The essential DNA of conquering mental illness is realizing the art of the possible. Several excellent private and NGO initiatives across the India are emboldening proof of that. The Banyan in Chennai, which has rehabilitated over 1,500 women and their families since it began. Mani Kalliath’s Basic Needs in Banglore. The Pingalwara institute in Amritsar, begun by Bhai Puran Singh. And SCARF in Chennai, founded by Sharda Menon, a Padma Bhushan awardee.

Often, inspiration can have a ripple effect. Ask Ratna Chibber. She gave up an 18-year-old marriage to look after her brother Sushil, when her husband began to resent his presence in their home. Sushil’s mumblings and sudden idle laughter used to be a social embarrassment. “It was traumatic asking your own brother to go inside a room when a guest came. We would not do that to even a dog in the house,” says Chibber, holding back tears. “I was angry with my husband for not being more compassionate then, but I hold no grudges now,” says she. “It is true that these illnesses can destroy families.”

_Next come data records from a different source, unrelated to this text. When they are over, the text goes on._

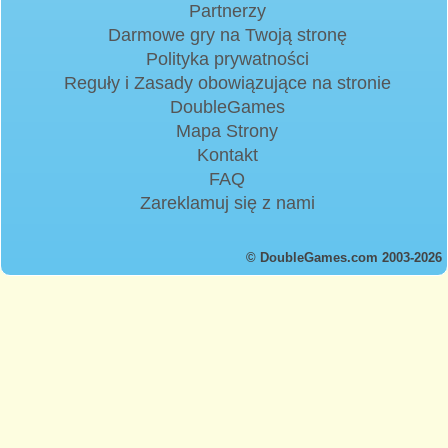
Partnerzy
Darmowe gry na Twoją stronę
Polityka prywatności
Reguły i Zasady obowiązujące na stronie
DoubleGames
Mapa Strony
Kontakt
FAQ
Zareklamuj się z nami
© DoubleGames.com 2003-2026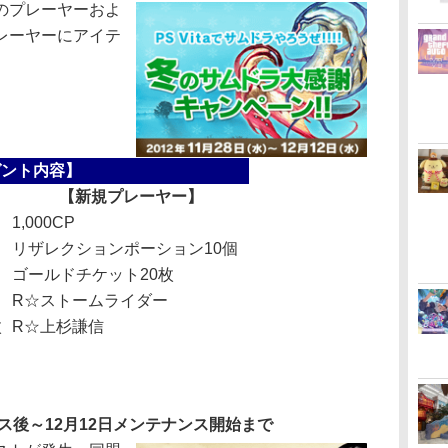
のプレーヤーおよ
レーヤーにアイテ
ゼント内容】
【新規プレーヤー】
1,000CP
リザレクションポーション10個
ゴールドチケット20枚
R☆ストームライダー
枚
R☆上杉謙信
ス後～12月12日メンテナンス開始まで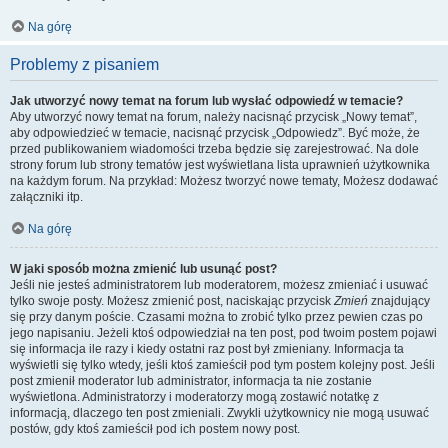
Na górę
Problemy z pisaniem
Jak utworzyć nowy temat na forum lub wysłać odpowiedź w temacie?
Aby utworzyć nowy temat na forum, należy nacisnąć przycisk „Nowy temat”,
aby odpowiedzieć w temacie, nacisnąć przycisk „Odpowiedz”. Być może, że
przed publikowaniem wiadomości trzeba będzie się zarejestrować. Na dole
strony forum lub strony tematów jest wyświetlana lista uprawnień użytkownika
na każdym forum. Na przykład: Możesz tworzyć nowe tematy, Możesz dodawać
załączniki itp.
Na górę
W jaki sposób można zmienić lub usunąć post?
Jeśli nie jesteś administratorem lub moderatorem, możesz zmieniać i usuwać
tylko swoje posty. Możesz zmienić post, naciskając przycisk
Zmień
znajdujący
się przy danym poście. Czasami można to zrobić tylko przez pewien czas po
jego napisaniu. Jeżeli ktoś odpowiedział na ten post, pod twoim postem pojawi
się informacja ile razy i kiedy ostatni raz post był zmieniany. Informacja ta
wyświetli się tylko wtedy, jeśli ktoś zamieścił pod tym postem kolejny post. Jeśli
post zmienił moderator lub administrator, informacja ta nie zostanie
wyświetlona. Administratorzy i moderatorzy mogą zostawić notatkę z
informacją, dlaczego ten post zmieniali. Zwykli użytkownicy nie mogą usuwać
postów, gdy ktoś zamieścił pod ich postem nowy post.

Sushil was a high performer and had got a mechanical engineering degree with good marks. But he had begun to show symptoms at 19 and a test at NIMHANS in Bengaluru revealed subnormal IQ. Finally, Chibber met Sharda Menon of SCARF in Chennai. That was a turning point. “She discussed his schizophrenia openly with me. I felt so soothed. It had taken ten years to get a clear diagnosis for him. Losing those precious years did a lot of harm to him,” says Chibber.